## Data shown
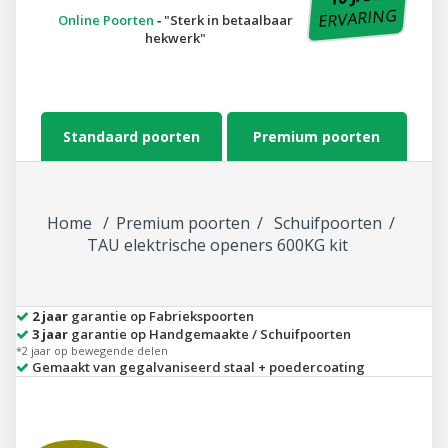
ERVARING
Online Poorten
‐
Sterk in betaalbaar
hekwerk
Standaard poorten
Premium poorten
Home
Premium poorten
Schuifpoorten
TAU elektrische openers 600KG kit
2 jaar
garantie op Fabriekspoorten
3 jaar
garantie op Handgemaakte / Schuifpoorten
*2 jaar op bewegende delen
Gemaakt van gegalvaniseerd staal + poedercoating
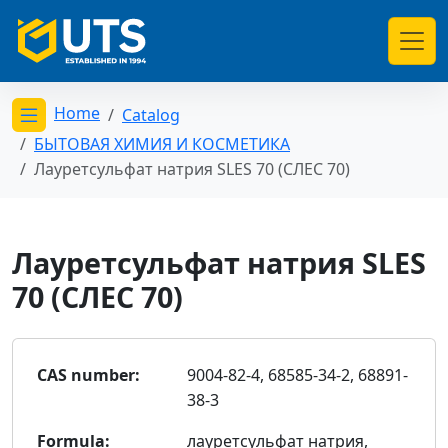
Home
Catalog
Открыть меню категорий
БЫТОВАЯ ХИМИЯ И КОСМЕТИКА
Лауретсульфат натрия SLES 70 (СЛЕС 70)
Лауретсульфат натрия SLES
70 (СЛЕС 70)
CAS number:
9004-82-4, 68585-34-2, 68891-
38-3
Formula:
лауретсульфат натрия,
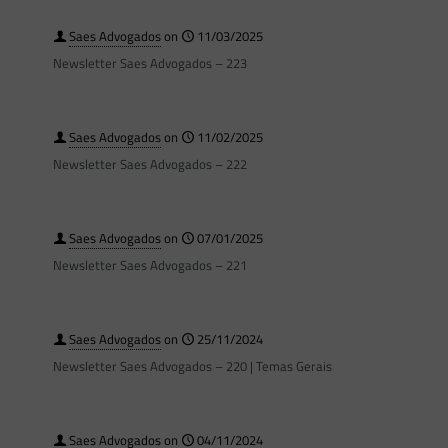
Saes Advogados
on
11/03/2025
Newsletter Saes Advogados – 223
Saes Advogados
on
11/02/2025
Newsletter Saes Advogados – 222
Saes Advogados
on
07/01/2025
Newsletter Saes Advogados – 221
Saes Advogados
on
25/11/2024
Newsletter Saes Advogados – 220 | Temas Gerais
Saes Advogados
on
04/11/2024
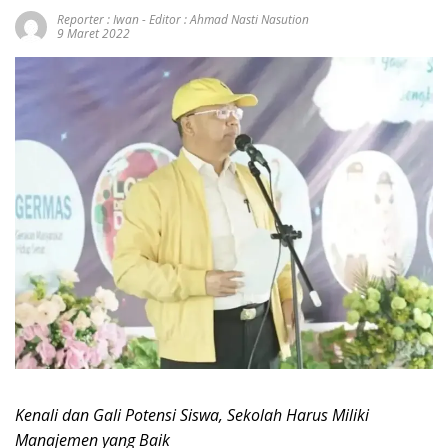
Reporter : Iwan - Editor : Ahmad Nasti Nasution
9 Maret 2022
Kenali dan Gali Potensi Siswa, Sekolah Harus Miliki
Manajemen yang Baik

--

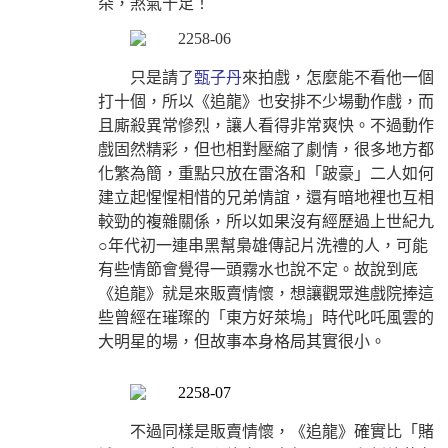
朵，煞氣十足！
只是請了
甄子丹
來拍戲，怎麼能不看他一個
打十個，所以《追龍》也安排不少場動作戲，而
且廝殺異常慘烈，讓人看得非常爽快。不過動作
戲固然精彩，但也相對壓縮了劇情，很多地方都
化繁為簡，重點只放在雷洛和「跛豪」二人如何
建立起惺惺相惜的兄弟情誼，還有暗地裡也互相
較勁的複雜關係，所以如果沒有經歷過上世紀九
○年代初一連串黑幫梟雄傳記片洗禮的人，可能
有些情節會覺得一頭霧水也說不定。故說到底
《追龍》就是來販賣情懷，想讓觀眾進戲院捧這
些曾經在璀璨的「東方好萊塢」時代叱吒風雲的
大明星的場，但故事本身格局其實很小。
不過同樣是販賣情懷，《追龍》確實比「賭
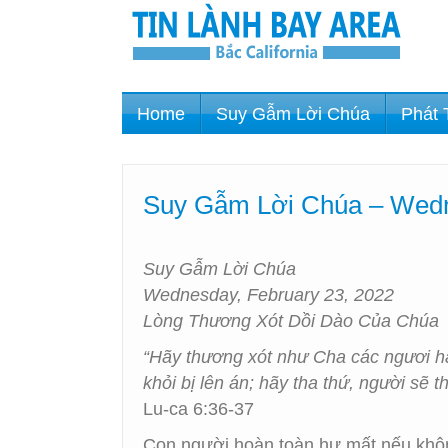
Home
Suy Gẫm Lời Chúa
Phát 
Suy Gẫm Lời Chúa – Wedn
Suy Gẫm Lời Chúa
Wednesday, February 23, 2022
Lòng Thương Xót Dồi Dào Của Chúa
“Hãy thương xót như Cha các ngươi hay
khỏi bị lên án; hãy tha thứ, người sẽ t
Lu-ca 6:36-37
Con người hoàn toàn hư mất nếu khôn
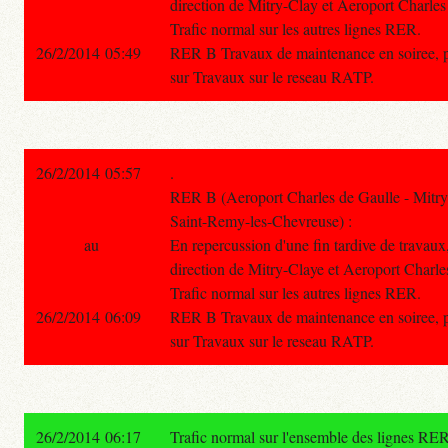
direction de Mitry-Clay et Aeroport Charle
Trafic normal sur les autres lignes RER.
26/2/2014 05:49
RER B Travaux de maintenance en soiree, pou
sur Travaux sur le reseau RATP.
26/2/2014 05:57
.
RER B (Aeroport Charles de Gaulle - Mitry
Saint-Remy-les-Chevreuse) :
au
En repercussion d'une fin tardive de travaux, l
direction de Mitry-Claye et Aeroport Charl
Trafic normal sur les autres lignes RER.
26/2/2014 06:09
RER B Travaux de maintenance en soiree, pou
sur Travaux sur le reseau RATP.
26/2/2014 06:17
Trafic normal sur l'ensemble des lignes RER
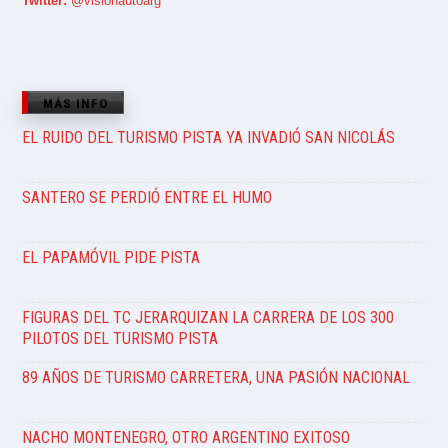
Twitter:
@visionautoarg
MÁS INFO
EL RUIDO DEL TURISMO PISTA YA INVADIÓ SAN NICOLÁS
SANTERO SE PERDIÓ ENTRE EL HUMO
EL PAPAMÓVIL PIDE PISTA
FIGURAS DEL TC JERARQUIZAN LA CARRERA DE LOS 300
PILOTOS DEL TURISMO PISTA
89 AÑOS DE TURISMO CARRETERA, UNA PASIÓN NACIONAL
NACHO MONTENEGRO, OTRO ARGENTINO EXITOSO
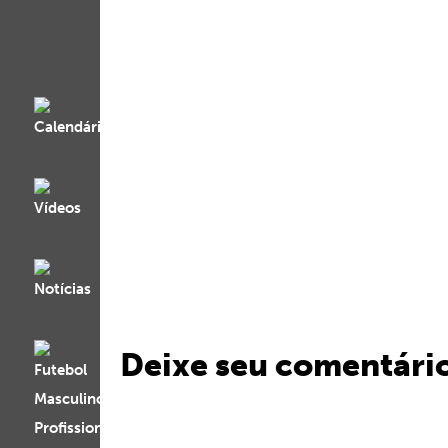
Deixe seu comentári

## Aim of the exercise
Range to print from the listing above: from the line with "戲固然精彩，但也相對壓縮了劇情，很多地方都" up to and including the line with "Deixe seu comentári". Please print those lines exactly, with no pictures and nothing more.

## Exercise solution
戲固然精彩，但也相對壓縮了劇情，很多地方都
化繁為簡，重點只放在雷洛和「跛豪」二人如何
建立起惺惺相惜的兄弟情誼，還有暗地裡也互相
較勁的複雜關係，所以如果沒有經歷過上世紀九
○年代初一連串黑幫梟雄傳記片洗禮的人，可能
有些情節會覺得一頭霧水也說不定。故說到底
《追龍》就是來販賣情懷，想讓觀眾進戲院捧這
些曾經在璀璨的「東方好萊塢」時代叱吒風雲的
大明星的場，但故事本身格局其實很小。
不過同樣是販賣情懷，《追龍》確實比「賭
Home
Suy Gẫm Lời Chúa
Phát 
Suy Gẫm Lời Chúa – Wedn
Suy Gẫm Lời Chúa
Wednesday, February 23, 2022
Lòng Thương Xót Dồi Dào Của Chúa
“Hãy thương xót như Cha các ngươi hay
khỏi bị lên án; hãy tha thứ, người sẽ t
Lu-ca 6:36-37
Con người hoàn toàn hư mất nếu khôn
direction de Mitry-Clay et Aeroport Charle
Trafic normal sur les autres lignes RER.
26/2/2014 05:49
RER B Travaux de maintenance en soiree, pou
sur Travaux sur le reseau RATP.
26/2/2014 05:57
.
RER B (Aeroport Charles de Gaulle - Mitry
Saint-Remy-les-Chevreuse) :
au
En repercussion d'une fin tardive de travaux, l
direction de Mitry-Claye et Aeroport Charl
Trafic normal sur les autres lignes RER.
26/2/2014 06:09
RER B Travaux de maintenance en soiree, pou
sur Travaux sur le reseau RATP.
26/2/2014 06:17
Trafic normal sur l'ensemble des lignes RER
Twitter:
@visionautoarg
MÁS INFO
EL RUIDO DEL TURISMO PISTA YA INVADIÓ SAN NICOLÁS
SANTERO SE PERDIÓ ENTRE EL HUMO
EL PAPAMÓVIL PIDE PISTA
FIGURAS DEL TC JERARQUIZAN LA CARRERA DE LOS 300
PILOTOS DEL TURISMO PISTA
89 AÑOS DE TURISMO CARRETERA, UNA PASIÓN NACIONAL
NACHO MONTENEGRO, OTRO ARGENTINO EXITOSO
Deixe seu comentári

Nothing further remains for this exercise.